# RPC help....



## Tamper84 (May 7, 2013)

Well boys and girls, I gots a problem with my rpc. It may not be a problem, but who knows. I had an electrician buddy of mine put together my rpc according to a schematic on here. But for some odd reason, it kept blowing capacitors. So, he re did the whole sh-bang, he made me a rpc the "old school" way. It has a 110 starter motor to get the 3 phase idler motor up to speed. 

It works, but it came uncoupled today. (it uses a love-joy coupling to join the two motors). Any who, once I seen it came uncoupled, I shut off power to the whole shop. Threw the main breaker!!! No power any where. Reached down to touch the coupling, BAM got lit up  anic:. Dont do that lol:lmao: There are no capacitor's any where in the system. Not balanced, nothing. 

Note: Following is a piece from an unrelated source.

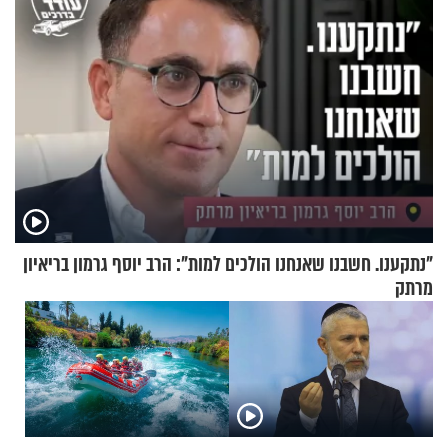
"נתקענו. חשבנו שאנחנו הולכים למות": הרב יוסף גרמון בריאיון
מרתק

So, when using a 3 phase idler motor, generating the third leg, Im guessing it can store some energy. Right?  How do I discharge this so I can safely couple it back up? 

Thanks,
Chris

P.S. Its ok to laugh about the situation, Im fine no harm. But safety first, which I didnt do. I just ASSumed and you just read what happened. NOT good :nono:  Always be safe.


----------



## 8ntsane (May 7, 2013)

I think the electrical boys might have a reason for your shocking experience. I have built many RPCs, and allways use a 110 motor to pony start. I have never used a coupler to join the two . The most common is belt driven, with the pony motor on a hinge. Start up the RPC, and lift the pony till the belt flys off. Easyer on the pony not having it spinning wearing out the bearings.

Most I have built were 7.5 - 15 hp, and found that there can be cap issues with start up. With the pony start, I have never had any problems, But, I didn't joint the two motors with a coupler either. With the pony you should be able to spin the RPC up to speed, throw power to it, with out lights dimming, breaker tripping, and no drama.

You say you got shocked by the pony? With out it running, or power?


----------



## Tamper84 (May 7, 2013)

Well as to simply hooking it up, and plus we had a love joy coupling on hand to do the job is the reason why it was used. 

7.5 horse power idler motor. And nope, no power at all in the shop. I don't know what motor got me. I pretty much touched both sides of the coupling at the same time. After the shock, I didn't touch it again. )  At least until I can some how figure out how to make sure its discharged all the way. 

Thanks,
Chris


----------



## Codered741 (May 7, 2013)

Hi there, 

Are both of your motors grounded?  If not, they need to be, ASAP.  This is just as simple as attaching a wire to the frame of the motors, and the other end to the ground in your electrical panel.  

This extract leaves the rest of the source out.